“Unchanging God, who livest, Enthroned in realms on high”. Last Sunday I found myself quoting these words from the bellringers’ hymn in a sermon at my 9.30am (online) Service. St John’s has a solitary bell so the hymn would not have been familiar to anyone but me, but these words fitted the sermon.
Life around us, in what we can and cannot do, seems to be changing relatively rapidly.
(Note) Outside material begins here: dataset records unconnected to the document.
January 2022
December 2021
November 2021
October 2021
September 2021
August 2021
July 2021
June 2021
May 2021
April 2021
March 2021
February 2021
In the space of the last two weeks in Scotland we’ve been able to leave our local authority area, and non-essential shops are open as are hospitality venues. Some people are excited by these changes, wanting to take advantage of them, but for others they might create worry, anxiety or remind us of what we have lost in the past year. Dates in the diary have passed by, in some cases twice, and there may not be enough certainty to put a plan in place for the next few months. We know things are changing but not sure how they will continue to change and whether or how each of us see it changing for the better.
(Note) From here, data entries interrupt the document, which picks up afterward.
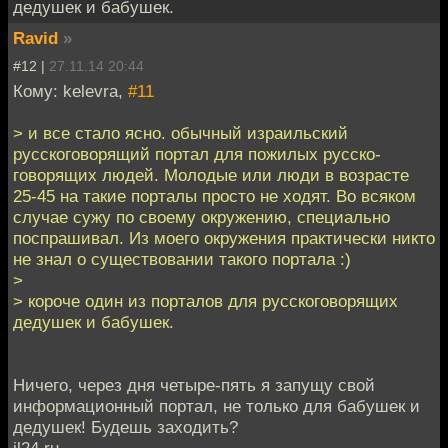
дедушек и бабушек.
Ravid
»
#12 |
27.11.14 20:44
Кому: kelevra,
#11
> и все стало ясно. обычный израильский
русскоговорящий портал для пожилых русско-
говорящих людей. Молодые или люди в возрасте
25-45 на такие порталы просто не ходят. Во всяком
случае сужу по своему окружению, специально
поспрашивал. Из моего окружения практически никто
не знал о существовании такого портала :)
>
> короче один из порталов для русскоговорящих
дедушек и бабушек.
Ничего, через дня четыре-пять я запущу свой
информационный портал, не только для бабушек и
дедушек! Будешь заходить?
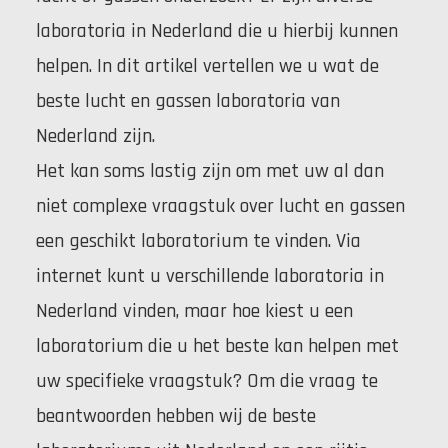
laboratoria in Nederland die u hierbij kunnen
helpen. In dit artikel vertellen we u wat de
beste lucht en gassen laboratoria van
Nederland zijn.
Het kan soms lastig zijn om met uw al dan
niet complexe vraagstuk over lucht en gassen
een geschikt laboratorium te vinden. Via
internet kunt u verschillende laboratoria in
Nederland vinden, maar hoe kiest u een
laboratorium die u het beste kan helpen met
uw specifieke vraagstuk? Om die vraag te
beantwoorden hebben wij de beste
The passage of John’s Gospel which prompted me to quote the Ringers’ Hymn was where Jesus tells his disciples that He will be gone from them in the form that is familiar to them but in a little while they will experience Him again with them, in a mysterious new form (John 16:16–22). Life is always changing – it can seem rapid for us at the moment with travel, hospitality, gathering numbers. Do we welcome these and other changes in our lives? The Christian faith tells us God’s love, mercy, peace, and hope endure forever and will be with us through our doubts, uncertainties, questioning and as life changes around us. God is unchanging, life on earth is not, but God’s mercy endures forever. Or, as the hymn puts it, “Our lives, like bells, while changing, An ordered course pursue; Through joys and sorrows ranging, May all those lives ring true.”